Hopefully someone can help me..

I recently was given a Vizio VP422 HD Plasma TV. I was told that the audio works on it but the video does not. I took it to a repair shop and he said there was a few fuses loose but other than that he didn't see much wrong with it and said it was most likely the main board. So he gave me a part number and I ordered the board. Tonight I put the board in and still have no video. :sad: However, instead of two clicks when I turn it on, I now hear a third click. The Vizio light changes from amber to white. At this point I'm not sure what else to try. I don't think it's a power issue, cause I see green lights through the back cover and the light is changing from amber to white. I'm not sure though. If ANYONE has ANY suggestions, please please tell me. I'd love to get this TV working.
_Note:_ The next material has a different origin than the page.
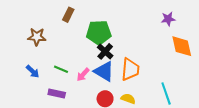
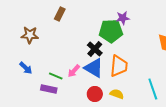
purple star: (168, 19) -> (123, 18), moved
green pentagon: (99, 33) -> (111, 31), moved
green line: (61, 69) -> (56, 76), moved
Thanks!


----------



## octaneman (May 13, 2009)

Hi Tiffany1229


Was there an annoying buzz before the t.v went dead ?


----------



## Tiffany1229 (Sep 30, 2008)

octaneman said:


> Hi Tiffany1229
> 
> 
> Was there an annoying buzz before the t.v went dead ?


Hi! I'm actually not sure. The TV was given to me broken.


----------



## octaneman (May 13, 2009)

Plasma screens have a upper board, a lower board ,and Y-sustain board. The Y-sustain board is what usually gives out on plasma screens and they often show burn out resistors.


----------